The Regulators - Stephen King [139]
'Is it over, do you think?' Steve asks, in the tone of someone who doesn't want to come right out and say it wasn't as bad as he thought . . . but who is thinking it.
'We ought to — ' Johnny begins.
'I hear it again!' Kim Geller cries from the living room. Her voice is high, shivering on the edge of hysteria, but the rest of them have no reason not to believe her; she is closest to the street, after all. 'That awful humming! Make it stop!' She rushes through the door into the kitchen, her eyes bulging and crazed. 'Make it stop!'
'Get down, Mom!' Susi calls, but she herself does not stir from beside Dave Reed, who is lying with one arm around her and his hand (the one his creepy mother can't see from where she is) against her breast. Susi doesn't mind his hand a bit; would mind, in fact, if he took it away. Her terror and her almost maternal concern for the surviving twin have combined to make her really horny for the first time in her life. All she really wants right now is to be with David in a place where they can take their pants off without being noticed.

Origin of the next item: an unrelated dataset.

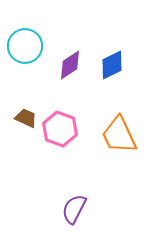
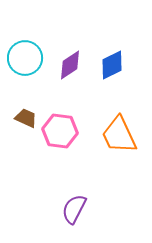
cyan circle: moved 12 px down
pink hexagon: moved 2 px down; rotated 12 degrees counterclockwise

Kim ignores her daughter. She goes to Audrey, grabs her by her hair, yanks her head back. 'Make him stop it!' she shouts into Audrey's pale face. 'He's your kin, you brought him here, NOW MAKE HIM STOP!'
Belinda Josephson moves fast; she's up from where she's been lying, she's across the room, and she has Kim Geller's free arm twisted up behind her back almost before Brad can blink.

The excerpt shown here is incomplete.